Federated Learning, as a popular paradigm for collaborative training, is vulnerable against privacy attacks. Different privacy levels regarding users' attitudes need to be satisfied locally, while a strict privacy guarantee for the global model is also required centrally. Personalized Local Differential Privacy (PLDP) is suitable for preserving users' varying local privacy, yet only provides a central privacy guarantee equivalent to the worst-case local privacy level. Thus, achieving strong central privacy as well as personalized local privacy with a utility-promising model is a challenging problem. In this work, a general framework (APES) is built up to strengthen model privacy under personalized local privacy by leveraging the privacy amplification effect of the shuffle model. To tighten the privacy bound, we quantify the heterogeneous contributions to the central privacy user by user. The contributions are characterized by the ability of generating "echos" from the perturbation of each user, which is carefully measured by proposed methods Neighbor Divergence and Clip-Laplace Mechanism. Furthermore, we propose a refined framework (S-APES) with the post-sparsification technique to reduce privacy loss in high-dimension scenarios. To the best of our knowledge, the impact of shuffling on personalized local privacy is considered for the first time. We provide a strong privacy amplification effect, and the bound is tighter than the baseline result based on existing methods for uniform local privacy. Experiments demonstrate that our frameworks ensure comparable or higher accuracy for the global model.

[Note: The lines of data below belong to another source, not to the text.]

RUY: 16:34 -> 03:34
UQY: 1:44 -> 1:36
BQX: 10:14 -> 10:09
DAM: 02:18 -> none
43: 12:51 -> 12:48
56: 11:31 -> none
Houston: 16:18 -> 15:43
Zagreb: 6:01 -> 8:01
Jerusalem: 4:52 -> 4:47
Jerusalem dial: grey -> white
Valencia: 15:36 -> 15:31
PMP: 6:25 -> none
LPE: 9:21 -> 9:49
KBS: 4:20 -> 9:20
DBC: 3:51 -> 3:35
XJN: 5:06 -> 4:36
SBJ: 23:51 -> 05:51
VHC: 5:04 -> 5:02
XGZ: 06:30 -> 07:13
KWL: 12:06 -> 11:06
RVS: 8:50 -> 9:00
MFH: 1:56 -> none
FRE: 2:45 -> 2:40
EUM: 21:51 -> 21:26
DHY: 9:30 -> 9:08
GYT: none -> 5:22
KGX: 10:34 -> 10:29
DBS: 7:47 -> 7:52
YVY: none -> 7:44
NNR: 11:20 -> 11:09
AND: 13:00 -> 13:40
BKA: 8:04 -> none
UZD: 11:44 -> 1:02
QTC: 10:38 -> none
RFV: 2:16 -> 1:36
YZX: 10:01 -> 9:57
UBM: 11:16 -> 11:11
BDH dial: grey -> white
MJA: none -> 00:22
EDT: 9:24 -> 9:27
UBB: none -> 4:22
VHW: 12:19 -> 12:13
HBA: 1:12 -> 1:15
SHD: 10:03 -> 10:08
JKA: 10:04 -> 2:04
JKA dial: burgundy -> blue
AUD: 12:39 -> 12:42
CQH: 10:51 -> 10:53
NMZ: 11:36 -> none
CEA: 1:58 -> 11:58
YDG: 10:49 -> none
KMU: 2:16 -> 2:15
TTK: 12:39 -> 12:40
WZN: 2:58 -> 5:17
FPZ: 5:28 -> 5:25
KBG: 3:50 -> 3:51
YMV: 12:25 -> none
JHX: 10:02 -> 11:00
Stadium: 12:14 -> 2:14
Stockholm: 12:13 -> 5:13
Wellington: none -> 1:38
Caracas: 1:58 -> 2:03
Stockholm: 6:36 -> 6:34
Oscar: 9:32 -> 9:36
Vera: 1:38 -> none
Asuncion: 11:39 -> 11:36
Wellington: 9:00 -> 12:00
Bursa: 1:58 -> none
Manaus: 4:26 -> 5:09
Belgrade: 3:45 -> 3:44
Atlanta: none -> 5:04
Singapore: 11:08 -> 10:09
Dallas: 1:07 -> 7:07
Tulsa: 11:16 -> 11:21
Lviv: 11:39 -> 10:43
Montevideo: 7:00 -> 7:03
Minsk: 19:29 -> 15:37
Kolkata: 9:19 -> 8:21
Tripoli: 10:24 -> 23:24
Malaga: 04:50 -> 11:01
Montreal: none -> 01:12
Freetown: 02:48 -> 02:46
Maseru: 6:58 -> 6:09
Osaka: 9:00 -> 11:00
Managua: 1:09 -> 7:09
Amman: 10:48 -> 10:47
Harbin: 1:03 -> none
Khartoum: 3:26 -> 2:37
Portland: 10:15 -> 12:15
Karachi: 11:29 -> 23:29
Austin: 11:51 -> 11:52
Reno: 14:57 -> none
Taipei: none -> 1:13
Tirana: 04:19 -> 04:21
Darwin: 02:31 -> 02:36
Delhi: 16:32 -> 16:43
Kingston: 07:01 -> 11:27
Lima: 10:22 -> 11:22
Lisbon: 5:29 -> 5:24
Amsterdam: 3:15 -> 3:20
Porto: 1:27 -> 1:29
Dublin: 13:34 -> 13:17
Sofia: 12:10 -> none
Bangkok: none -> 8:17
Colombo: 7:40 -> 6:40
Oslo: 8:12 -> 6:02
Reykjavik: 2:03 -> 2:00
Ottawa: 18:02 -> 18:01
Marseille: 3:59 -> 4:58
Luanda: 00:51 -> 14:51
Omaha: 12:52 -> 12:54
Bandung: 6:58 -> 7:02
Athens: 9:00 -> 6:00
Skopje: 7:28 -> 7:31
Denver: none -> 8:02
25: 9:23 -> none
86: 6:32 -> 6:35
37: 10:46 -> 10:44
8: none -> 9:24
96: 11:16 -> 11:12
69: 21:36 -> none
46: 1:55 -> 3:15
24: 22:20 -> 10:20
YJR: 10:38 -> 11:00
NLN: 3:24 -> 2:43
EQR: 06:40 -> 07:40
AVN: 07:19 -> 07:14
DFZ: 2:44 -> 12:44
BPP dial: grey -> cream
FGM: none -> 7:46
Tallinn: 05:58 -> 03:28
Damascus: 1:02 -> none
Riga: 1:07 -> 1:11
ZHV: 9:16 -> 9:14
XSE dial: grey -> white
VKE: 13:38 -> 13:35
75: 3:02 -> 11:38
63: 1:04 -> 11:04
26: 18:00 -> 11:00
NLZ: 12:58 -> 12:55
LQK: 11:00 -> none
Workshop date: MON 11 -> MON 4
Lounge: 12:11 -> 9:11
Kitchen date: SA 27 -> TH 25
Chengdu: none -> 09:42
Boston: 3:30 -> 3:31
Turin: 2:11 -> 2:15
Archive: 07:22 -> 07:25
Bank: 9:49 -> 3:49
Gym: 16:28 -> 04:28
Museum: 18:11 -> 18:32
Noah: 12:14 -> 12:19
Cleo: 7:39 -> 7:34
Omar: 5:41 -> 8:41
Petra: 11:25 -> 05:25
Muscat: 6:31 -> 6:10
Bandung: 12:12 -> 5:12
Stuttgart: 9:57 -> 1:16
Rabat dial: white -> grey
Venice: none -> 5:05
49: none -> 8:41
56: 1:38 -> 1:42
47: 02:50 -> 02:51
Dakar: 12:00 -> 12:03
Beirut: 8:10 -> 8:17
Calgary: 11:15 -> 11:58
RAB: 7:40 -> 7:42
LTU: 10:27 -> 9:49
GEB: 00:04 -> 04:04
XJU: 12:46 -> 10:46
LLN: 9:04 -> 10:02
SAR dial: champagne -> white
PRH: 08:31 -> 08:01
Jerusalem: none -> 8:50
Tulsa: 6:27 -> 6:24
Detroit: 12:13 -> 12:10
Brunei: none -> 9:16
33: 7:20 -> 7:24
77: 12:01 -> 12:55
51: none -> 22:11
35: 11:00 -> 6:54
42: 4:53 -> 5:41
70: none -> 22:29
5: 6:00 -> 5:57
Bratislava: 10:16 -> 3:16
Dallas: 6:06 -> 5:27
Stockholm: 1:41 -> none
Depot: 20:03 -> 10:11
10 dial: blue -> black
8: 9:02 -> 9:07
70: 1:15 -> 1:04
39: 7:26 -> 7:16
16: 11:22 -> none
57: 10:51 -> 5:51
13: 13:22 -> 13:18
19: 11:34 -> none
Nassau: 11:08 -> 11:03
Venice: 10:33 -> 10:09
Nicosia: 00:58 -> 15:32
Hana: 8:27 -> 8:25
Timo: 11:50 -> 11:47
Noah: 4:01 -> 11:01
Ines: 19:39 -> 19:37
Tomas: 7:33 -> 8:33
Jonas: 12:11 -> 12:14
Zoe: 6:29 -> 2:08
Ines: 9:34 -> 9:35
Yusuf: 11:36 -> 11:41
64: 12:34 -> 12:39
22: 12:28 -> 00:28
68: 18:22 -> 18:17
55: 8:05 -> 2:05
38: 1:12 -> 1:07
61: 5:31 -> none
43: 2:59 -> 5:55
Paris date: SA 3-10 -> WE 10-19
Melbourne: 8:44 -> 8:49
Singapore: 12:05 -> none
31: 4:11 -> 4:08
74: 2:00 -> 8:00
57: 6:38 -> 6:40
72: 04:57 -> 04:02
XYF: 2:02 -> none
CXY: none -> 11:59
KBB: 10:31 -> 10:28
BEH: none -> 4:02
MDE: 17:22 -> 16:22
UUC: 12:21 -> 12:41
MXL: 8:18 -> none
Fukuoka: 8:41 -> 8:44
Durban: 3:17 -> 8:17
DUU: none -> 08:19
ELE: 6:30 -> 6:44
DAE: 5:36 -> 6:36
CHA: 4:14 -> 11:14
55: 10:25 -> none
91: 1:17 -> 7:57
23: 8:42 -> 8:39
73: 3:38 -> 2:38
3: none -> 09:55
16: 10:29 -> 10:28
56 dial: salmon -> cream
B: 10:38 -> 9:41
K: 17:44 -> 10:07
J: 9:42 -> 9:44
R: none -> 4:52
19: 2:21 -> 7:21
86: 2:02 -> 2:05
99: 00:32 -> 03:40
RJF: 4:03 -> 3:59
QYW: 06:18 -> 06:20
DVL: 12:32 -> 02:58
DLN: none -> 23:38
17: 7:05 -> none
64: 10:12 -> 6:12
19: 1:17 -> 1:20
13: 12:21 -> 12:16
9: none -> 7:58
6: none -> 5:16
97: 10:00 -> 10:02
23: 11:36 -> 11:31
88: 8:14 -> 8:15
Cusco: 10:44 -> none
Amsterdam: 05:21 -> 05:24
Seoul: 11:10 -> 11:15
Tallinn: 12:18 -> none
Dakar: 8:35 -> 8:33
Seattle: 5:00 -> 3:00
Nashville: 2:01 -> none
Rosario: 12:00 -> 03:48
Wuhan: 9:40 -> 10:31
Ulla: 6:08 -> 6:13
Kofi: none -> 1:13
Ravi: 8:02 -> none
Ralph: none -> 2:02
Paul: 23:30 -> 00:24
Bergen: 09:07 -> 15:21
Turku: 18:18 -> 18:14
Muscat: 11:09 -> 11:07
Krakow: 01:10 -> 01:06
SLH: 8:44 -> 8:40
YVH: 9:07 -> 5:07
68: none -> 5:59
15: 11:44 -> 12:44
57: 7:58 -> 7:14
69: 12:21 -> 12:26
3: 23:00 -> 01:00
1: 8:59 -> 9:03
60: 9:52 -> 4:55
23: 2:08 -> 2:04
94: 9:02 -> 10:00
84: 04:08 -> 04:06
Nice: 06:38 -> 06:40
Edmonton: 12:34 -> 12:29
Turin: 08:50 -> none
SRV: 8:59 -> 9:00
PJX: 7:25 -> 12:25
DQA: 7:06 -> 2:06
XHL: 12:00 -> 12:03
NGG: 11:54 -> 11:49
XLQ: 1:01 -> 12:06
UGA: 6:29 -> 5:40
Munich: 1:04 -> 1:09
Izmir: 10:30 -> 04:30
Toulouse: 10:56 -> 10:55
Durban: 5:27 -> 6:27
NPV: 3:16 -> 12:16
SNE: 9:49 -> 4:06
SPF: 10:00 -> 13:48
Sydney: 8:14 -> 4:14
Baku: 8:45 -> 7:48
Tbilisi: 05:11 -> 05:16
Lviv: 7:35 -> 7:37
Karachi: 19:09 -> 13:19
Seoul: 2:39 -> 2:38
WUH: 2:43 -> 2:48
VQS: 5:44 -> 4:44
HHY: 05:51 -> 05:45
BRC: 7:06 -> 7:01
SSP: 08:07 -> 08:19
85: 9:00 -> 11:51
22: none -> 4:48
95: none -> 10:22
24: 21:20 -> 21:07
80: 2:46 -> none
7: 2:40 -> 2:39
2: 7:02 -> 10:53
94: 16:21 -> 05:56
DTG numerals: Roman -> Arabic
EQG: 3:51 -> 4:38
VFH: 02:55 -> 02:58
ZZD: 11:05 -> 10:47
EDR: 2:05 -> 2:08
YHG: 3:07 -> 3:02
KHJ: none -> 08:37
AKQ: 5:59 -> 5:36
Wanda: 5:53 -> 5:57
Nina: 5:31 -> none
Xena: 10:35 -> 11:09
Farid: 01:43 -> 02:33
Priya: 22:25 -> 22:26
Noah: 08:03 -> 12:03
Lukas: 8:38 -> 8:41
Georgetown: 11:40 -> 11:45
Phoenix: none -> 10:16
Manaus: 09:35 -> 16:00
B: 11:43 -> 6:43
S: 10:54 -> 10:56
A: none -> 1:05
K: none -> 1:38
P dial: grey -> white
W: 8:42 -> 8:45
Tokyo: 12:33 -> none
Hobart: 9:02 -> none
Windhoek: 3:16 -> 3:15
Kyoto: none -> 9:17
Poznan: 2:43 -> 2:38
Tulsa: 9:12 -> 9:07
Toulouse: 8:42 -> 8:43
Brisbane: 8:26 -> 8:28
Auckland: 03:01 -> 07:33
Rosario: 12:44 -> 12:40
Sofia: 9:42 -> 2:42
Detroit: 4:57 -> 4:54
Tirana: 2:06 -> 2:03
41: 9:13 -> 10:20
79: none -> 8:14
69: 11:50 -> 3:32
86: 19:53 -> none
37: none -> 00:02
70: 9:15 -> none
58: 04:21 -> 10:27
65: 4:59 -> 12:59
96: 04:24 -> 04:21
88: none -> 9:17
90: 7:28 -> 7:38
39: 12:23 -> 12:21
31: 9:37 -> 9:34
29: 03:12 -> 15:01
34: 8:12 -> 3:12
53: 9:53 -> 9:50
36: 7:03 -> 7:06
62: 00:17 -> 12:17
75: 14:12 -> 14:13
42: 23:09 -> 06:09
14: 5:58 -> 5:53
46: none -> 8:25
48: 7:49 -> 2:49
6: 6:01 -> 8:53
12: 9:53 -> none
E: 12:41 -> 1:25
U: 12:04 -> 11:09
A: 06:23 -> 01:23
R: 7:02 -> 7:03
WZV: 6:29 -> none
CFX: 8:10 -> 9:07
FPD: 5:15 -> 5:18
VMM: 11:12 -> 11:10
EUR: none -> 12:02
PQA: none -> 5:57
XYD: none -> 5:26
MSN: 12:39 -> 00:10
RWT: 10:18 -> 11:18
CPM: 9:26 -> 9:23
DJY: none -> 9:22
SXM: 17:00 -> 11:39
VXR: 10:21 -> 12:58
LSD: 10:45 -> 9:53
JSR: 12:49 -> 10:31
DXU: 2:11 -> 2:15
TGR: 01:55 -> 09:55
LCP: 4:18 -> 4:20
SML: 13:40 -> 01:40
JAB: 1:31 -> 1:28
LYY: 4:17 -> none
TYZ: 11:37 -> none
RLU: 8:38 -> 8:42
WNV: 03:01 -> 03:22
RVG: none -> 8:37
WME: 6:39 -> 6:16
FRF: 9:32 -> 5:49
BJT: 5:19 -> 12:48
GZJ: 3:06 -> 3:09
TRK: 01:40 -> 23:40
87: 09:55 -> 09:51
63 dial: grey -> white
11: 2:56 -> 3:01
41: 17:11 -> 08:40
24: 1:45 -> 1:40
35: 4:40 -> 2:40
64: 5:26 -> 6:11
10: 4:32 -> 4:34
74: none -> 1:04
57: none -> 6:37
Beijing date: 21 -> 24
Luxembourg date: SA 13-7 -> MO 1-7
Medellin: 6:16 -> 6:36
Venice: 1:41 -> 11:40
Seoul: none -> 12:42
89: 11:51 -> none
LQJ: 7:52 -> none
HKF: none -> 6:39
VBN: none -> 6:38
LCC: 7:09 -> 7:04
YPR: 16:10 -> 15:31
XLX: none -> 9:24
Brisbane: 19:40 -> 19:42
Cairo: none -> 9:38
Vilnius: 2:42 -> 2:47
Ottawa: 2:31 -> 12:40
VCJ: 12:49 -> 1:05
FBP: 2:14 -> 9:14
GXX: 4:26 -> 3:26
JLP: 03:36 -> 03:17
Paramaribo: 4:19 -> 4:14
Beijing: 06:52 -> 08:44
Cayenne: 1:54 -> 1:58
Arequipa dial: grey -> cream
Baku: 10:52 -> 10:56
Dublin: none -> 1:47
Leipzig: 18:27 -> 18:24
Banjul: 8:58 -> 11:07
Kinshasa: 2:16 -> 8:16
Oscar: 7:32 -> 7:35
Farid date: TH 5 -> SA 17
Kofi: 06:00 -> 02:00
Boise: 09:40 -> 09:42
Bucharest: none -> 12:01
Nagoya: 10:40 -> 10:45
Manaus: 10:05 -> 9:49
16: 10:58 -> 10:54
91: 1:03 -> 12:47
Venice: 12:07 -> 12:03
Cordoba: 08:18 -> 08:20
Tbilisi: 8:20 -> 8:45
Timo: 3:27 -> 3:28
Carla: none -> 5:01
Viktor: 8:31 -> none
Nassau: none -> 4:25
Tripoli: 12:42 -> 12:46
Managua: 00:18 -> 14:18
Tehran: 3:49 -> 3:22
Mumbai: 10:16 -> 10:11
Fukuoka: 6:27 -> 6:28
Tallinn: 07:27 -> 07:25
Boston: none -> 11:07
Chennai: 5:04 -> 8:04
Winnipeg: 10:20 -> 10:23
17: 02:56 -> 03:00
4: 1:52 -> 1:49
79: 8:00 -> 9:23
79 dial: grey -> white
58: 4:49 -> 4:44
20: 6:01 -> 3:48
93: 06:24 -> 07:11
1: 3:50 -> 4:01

翻译：联邦学习作为一种流行的协作训练范式，易受隐私攻击。本地需满足用户态度差异化的隐私级别，而全局模型也需在中心侧提供严格隐私保障。个性化本地差分隐私（PLDP）适用于保护用户差异化的本地隐私，但其中心隐私保障仅相当于最差情况下的本地隐私级别。因此，在保证个性化本地隐私的同时实现强中心隐私并保持模型效用是一个具有挑战性的问题。本研究构建了一个通用框架（APES），通过利用混洗模型的隐私放大效应，在个性化本地隐私约束下增强模型隐私。为收紧隐私界限，我们逐用户量化了对中心隐私的异质性贡献。这些贡献通过每个用户扰动生成的“回声”能力来刻画，并通过提出的邻域散度和裁剪-拉普拉斯机制进行精细度量。此外，我们提出采用后稀疏化技术的改进框架（S-APES）以减少高维场景下的隐私损失。据我们所知，这是首次考虑混洗对个性化本地隐私的影响。我们实现了强隐私放大效应，且其界限比基于现有均匀本地隐私方法得到的基线结果更紧凑。实验表明，我们的框架能确保全局模型达到可比或更高的精度。